Dan and George are partners in a computer and software consulting business. Dan notices sales are down and wants to retire. George wants to start his own company. The problem is that the partnership owns over $3,000,000 in computers and software which George would like to use for his business. They also own copyrights to the software and patents for them as well. They cannot agree on a buy out for Dan, nor can they agree on how to split the assets. Dan sues and after $40,000 in pleadings, depositions, motions and judicial conferences, there is no resolution?

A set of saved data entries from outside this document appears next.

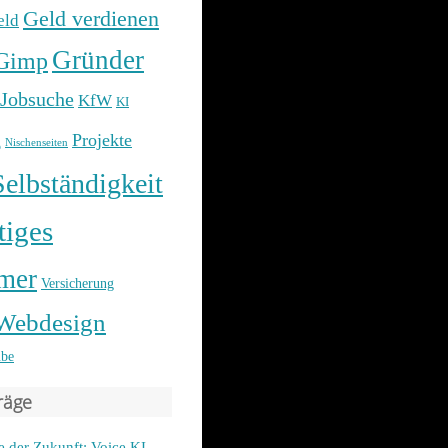
Geld verdienen
eld
Gründer
Gimp
Jobsuche
KfW
KI
g
Projekte
Nischenseiten
Selbständigkeit
tiges
mer
Versicherung
Webdesign
be
räge
 der Zukunft: Voice KI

Mary cares for her mother who is 85 years old. Mom has a home in Chester County, Pennsylvania and a home on the Jersey shore. She also owns over $700,000 in investments. Joan lives in Western Pennsylvania, near Pittsburgh, and sees her mother once or twice per year. She calls mom two to three times per month. Mom dies and Joan finds that mom has left everything to Mary in her will. Joan sues in Orphan’s Court claiming undue influence. After $25,000 in litigation expenses, the case is ready for trial and her lawyer says that the chances of her winning are a long shot?
What can you do? Isn’t there a better way? Yes, there is. More and more of these disputes are handled privately with minimal litigation costs. The parties involve themselves in what is called Alternative Dispute Resolution. There are three basic methods: Mediation, Arbitration and Private Settlement Services. They are described as follows:
Mediation
The role of mediator is to be neutral; he/she cannot take sides or judge who is right or who is wrong. The mediator’s job, quite simply, is to lead the parties to their own resolution. Each party has the right to be assisted by legal counsel, if desired. The advantages to mediation are many: it reduces costs, in many cases it may resolve personal conflicts and, most importantly, the parties control their own fate. If the parties agree, the mediation can be binding. You can actually walk out of the room with an agreement in your hands which would be enforceable in the future.
Private Arbitration
With private arbitration, the parties can either pick one neutral arbitrator to handle the entire dispute, or, they can each pick one arbitrator and their chosen arbitrators select a neutral to chair an arbitration panel. The advantages are relaxed discovery, relaxed rules of evidence, quicker hearings and quicker results. Most importantly, the costs to the litigant are drastically reduced.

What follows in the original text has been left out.